## Exercise details
Hand back all records exactly, pictures omitted.

The records below:

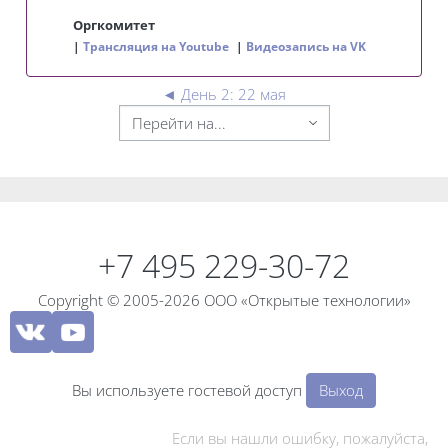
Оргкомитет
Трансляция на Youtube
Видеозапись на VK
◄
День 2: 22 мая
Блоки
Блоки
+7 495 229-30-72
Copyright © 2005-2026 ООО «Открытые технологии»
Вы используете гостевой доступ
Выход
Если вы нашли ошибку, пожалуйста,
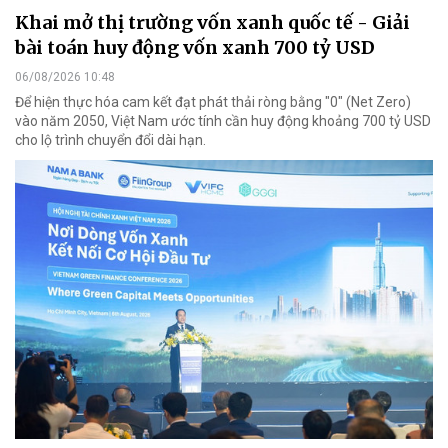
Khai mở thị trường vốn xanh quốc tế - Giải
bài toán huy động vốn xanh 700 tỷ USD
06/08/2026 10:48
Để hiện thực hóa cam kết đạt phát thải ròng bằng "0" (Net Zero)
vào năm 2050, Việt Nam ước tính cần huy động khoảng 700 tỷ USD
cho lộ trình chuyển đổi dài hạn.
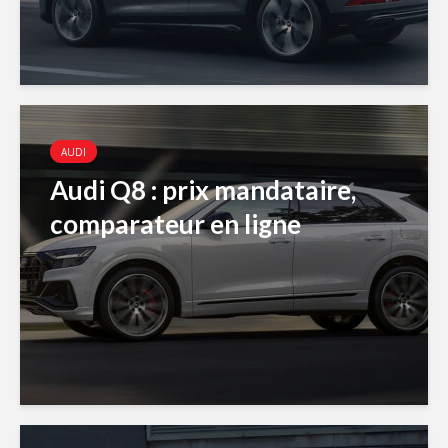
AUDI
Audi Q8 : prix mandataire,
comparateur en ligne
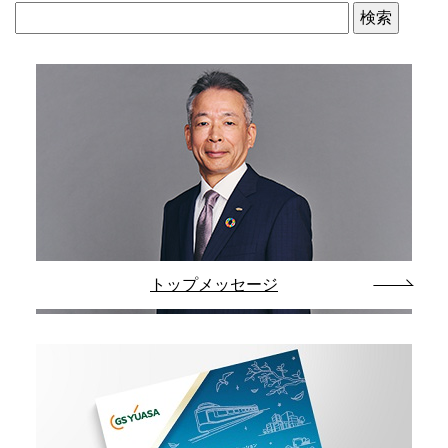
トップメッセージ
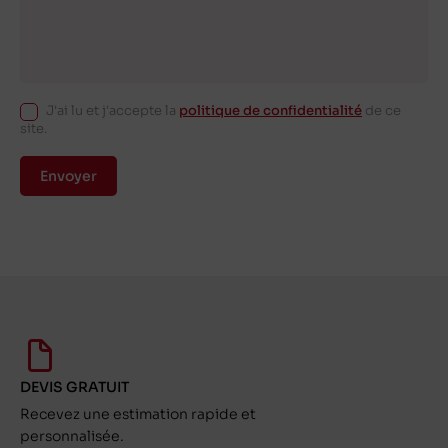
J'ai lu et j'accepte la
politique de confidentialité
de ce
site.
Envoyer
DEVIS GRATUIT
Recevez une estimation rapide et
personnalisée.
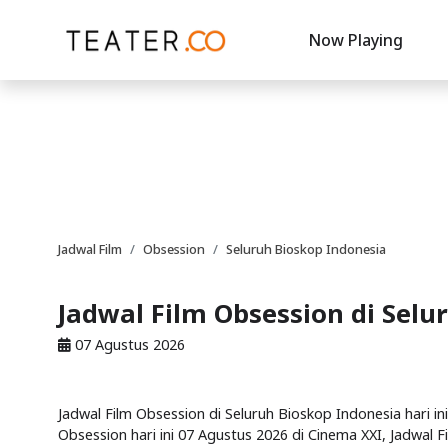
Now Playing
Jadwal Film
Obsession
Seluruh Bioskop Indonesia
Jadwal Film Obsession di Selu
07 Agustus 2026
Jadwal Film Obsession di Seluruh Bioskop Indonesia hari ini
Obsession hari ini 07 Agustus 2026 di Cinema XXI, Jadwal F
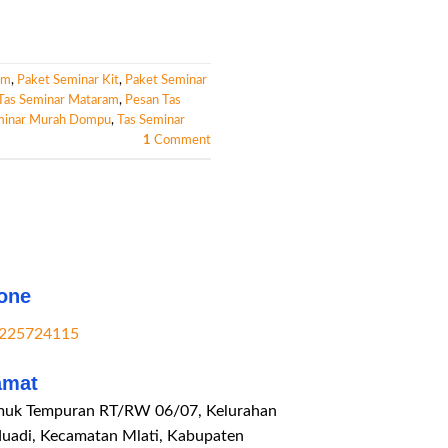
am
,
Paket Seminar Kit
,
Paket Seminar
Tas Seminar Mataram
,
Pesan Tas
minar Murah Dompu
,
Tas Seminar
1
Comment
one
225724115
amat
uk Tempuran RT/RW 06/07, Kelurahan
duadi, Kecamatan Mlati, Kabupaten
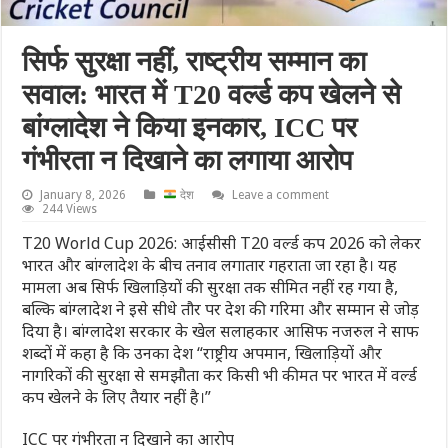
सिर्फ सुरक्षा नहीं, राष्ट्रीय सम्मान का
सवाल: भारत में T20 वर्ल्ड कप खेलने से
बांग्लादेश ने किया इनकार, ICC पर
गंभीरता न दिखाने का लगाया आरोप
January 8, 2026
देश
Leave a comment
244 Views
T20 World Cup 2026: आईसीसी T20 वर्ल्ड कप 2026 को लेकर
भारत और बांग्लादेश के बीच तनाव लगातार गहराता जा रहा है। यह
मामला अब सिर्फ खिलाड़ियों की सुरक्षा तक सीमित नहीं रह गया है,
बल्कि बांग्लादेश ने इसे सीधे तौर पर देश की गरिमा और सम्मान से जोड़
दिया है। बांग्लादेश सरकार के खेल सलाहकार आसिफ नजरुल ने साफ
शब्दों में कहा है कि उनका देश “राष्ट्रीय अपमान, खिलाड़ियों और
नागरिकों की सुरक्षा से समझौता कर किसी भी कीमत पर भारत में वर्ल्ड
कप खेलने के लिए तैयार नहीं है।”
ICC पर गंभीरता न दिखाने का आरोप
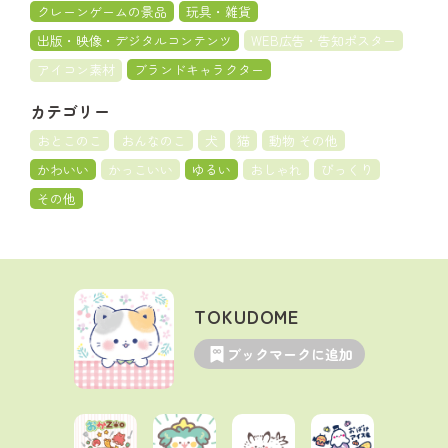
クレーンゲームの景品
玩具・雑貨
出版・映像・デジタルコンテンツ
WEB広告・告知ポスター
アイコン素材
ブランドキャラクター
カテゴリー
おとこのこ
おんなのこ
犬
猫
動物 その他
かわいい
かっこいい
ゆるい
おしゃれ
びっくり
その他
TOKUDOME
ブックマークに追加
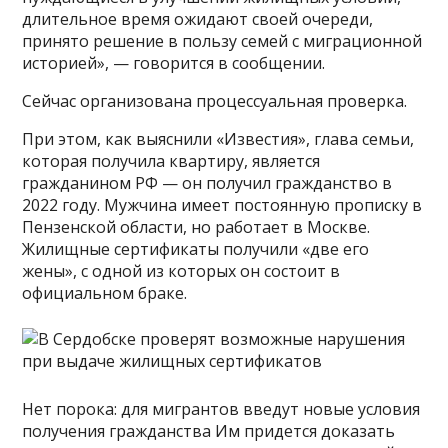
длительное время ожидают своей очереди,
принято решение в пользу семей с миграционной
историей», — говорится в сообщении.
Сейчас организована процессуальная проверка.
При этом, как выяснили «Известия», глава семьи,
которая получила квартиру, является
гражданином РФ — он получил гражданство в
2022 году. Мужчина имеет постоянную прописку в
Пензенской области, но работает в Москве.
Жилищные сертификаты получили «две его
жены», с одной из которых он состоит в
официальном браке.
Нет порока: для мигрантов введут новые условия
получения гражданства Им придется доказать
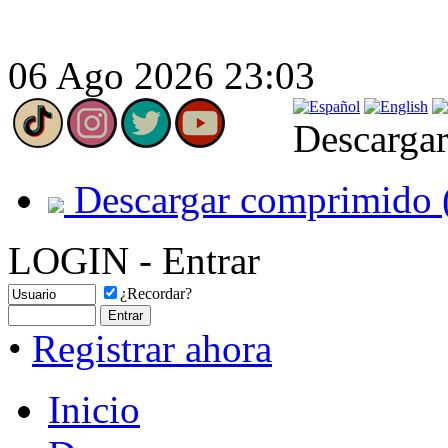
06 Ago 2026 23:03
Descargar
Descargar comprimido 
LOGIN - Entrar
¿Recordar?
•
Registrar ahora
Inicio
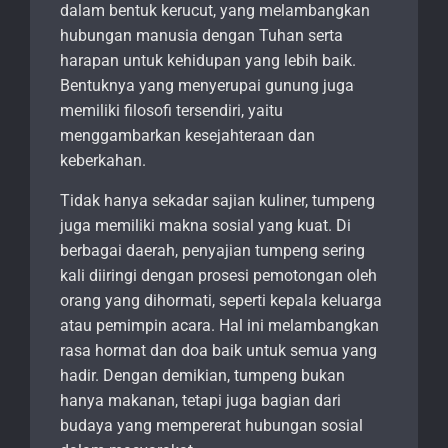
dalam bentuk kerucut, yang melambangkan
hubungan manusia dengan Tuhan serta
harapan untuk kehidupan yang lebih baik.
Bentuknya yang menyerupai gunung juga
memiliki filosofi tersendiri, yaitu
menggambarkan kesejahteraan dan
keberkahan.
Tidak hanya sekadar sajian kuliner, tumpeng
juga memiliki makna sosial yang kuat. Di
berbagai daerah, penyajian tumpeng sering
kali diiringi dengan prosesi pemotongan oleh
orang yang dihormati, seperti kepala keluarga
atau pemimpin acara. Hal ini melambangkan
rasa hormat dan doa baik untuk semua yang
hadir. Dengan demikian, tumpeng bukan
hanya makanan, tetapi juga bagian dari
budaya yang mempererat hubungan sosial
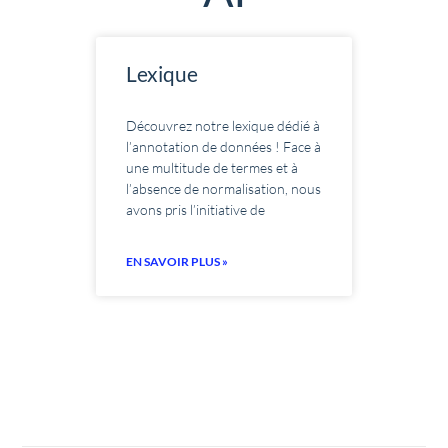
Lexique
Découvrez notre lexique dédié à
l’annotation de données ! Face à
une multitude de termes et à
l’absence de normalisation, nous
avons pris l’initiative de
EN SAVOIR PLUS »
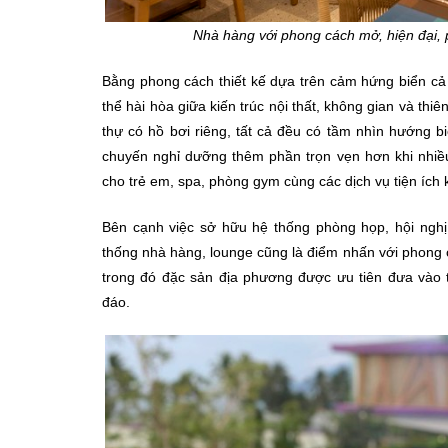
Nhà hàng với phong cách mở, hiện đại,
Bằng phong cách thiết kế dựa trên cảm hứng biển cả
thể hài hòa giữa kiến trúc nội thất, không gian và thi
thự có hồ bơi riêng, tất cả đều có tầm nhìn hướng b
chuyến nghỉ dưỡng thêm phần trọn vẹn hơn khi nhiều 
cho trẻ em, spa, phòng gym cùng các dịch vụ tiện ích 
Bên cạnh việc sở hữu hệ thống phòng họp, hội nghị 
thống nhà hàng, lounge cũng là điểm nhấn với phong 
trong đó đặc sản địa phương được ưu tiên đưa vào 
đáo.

End of The records.

## Response to the exercise
Оргкомитет
Трансляция на Youtube
Видеозапись на VK
◄
День 2: 22 мая
Блоки
Блоки
+7 495 229-30-72
Copyright © 2005-2026 ООО «Открытые технологии»
Вы используете гостевой доступ
Выход
Если вы нашли ошибку, пожалуйста,
Khai mở thị trường vốn xanh quốc tế - Giải
bài toán huy động vốn xanh 700 tỷ USD
06/08/2026 10:48
Để hiện thực hóa cam kết đạt phát thải ròng bằng "0" (Net Zero)
vào năm 2050, Việt Nam ước tính cần huy động khoảng 700 tỷ USD
cho lộ trình chuyển đổi dài hạn.
AUDI
Audi Q8 : prix mandataire,
comparateur en ligne
トップメッセージ
J'ai lu et j'accepte la
politique de confidentialité
de ce
site.
Envoyer
DEVIS GRATUIT
Recevez une estimation rapide et
personnalisée.
Now Playing
Jadwal Film
Obsession
Seluruh Bioskop Indonesia
Jadwal Film Obsession di Selu
07 Agustus 2026
Jadwal Film Obsession di Seluruh Bioskop Indonesia hari ini
Obsession hari ini 07 Agustus 2026 di Cinema XXI, Jadwal F
am
,
Paket Seminar Kit
,
Paket Seminar
Tas Seminar Mataram
,
Pesan Tas
minar Murah Dompu
,
Tas Seminar
1
Comment
one
225724115
amat
uk Tempuran RT/RW 06/07, Kelurahan
duadi, Kecamatan Mlati, Kabupaten
सिर्फ सुरक्षा नहीं, राष्ट्रीय सम्मान का
सवाल: भारत में T20 वर्ल्ड कप खेलने से
बांग्लादेश ने किया इनकार, ICC पर
गंभीरता न दिखाने का लगाया आरोप
January 8, 2026
देश
Leave a comment
244 Views
T20 World Cup 2026: आईसीसी T20 वर्ल्ड कप 2026 को लेकर
भारत और बांग्लादेश के बीच तनाव लगातार गहराता जा रहा है। यह
मामला अब सिर्फ खिलाड़ियों की सुरक्षा तक सीमित नहीं रह गया है,
बल्कि बांग्लादेश ने इसे सीधे तौर पर देश की गरिमा और सम्मान से जोड़
दिया है। बांग्लादेश सरकार के खेल सलाहकार आसिफ नजरुल ने साफ
शब्दों में कहा है कि उनका देश “राष्ट्रीय अपमान, खिलाड़ियों और
नागरिकों की सुरक्षा से समझौता कर किसी भी कीमत पर भारत में वर्ल्ड
कप खेलने के लिए तैयार नहीं है।”
ICC पर गंभीरता न दिखाने का आरोप
クレーンゲームの景品
玩具・雑貨
出版・映像・デジタルコンテンツ
WEB広告・告知ポスター
アイコン素材
ブランドキャラクター
カテゴリー
おとこのこ
おんなのこ
犬
猫
動物 その他
かわいい
かっこいい
ゆるい
おしゃれ
びっくり
その他
TOKUDOME
ブックマークに追加
длительное время ожидают своей очереди,
принято решение в пользу семей с миграционной
историей», — говорится в сообщении.
Сейчас организована процессуальная проверка.
При этом, как выяснили «Известия», глава семьи,
которая получила квартиру, является
гражданином РФ — он получил гражданство в
2022 году. Мужчина имеет постоянную прописку в
Пензенской области, но работает в Москве.
Жилищные сертификаты получили «две его
жены», с одной из которых он состоит в
официальном браке.
Нет порока: для мигрантов введут новые условия
получения гражданства Им придется доказать
06 Ago 2026 23:03
Descargar
Descargar comprimido 
LOGIN - Entrar
¿Recordar?
•
Registrar ahora
Inicio
dalam bentuk kerucut, yang melambangkan
hubungan manusia dengan Tuhan serta
harapan untuk kehidupan yang lebih baik.
Bentuknya yang menyerupai gunung juga
memiliki filosofi tersendiri, yaitu
menggambarkan kesejahteraan dan
keberkahan.
Tidak hanya sekadar sajian kuliner, tumpeng
juga memiliki makna sosial yang kuat. Di
berbagai daerah, penyajian tumpeng sering
kali diiringi dengan prosesi pemotongan oleh
orang yang dihormati, seperti kepala keluarga
atau pemimpin acara. Hal ini melambangkan
rasa hormat dan doa baik untuk semua yang
hadir. Dengan demikian, tumpeng bukan
hanya makanan, tetapi juga bagian dari
budaya yang mempererat hubungan sosial
Lexique
Découvrez notre lexique dédié à
l’annotation de données ! Face à
une multitude de termes et à
l’absence de normalisation, nous
avons pris l’initiative de
EN SAVOIR PLUS »
Nhà hàng với phong cách mở, hiện đại,
Bằng phong cách thiết kế dựa trên cảm hứng biển cả
thể hài hòa giữa kiến trúc nội thất, không gian và thi
thự có hồ bơi riêng, tất cả đều có tầm nhìn hướng b
chuyến nghỉ dưỡng thêm phần trọn vẹn hơn khi nhiều 
cho trẻ em, spa, phòng gym cùng các dịch vụ tiện ích 
Bên cạnh việc sở hữu hệ thống phòng họp, hội nghị 
thống nhà hàng, lounge cũng là điểm nhấn với phong 
trong đó đặc sản địa phương được ưu tiên đưa vào 
đáo.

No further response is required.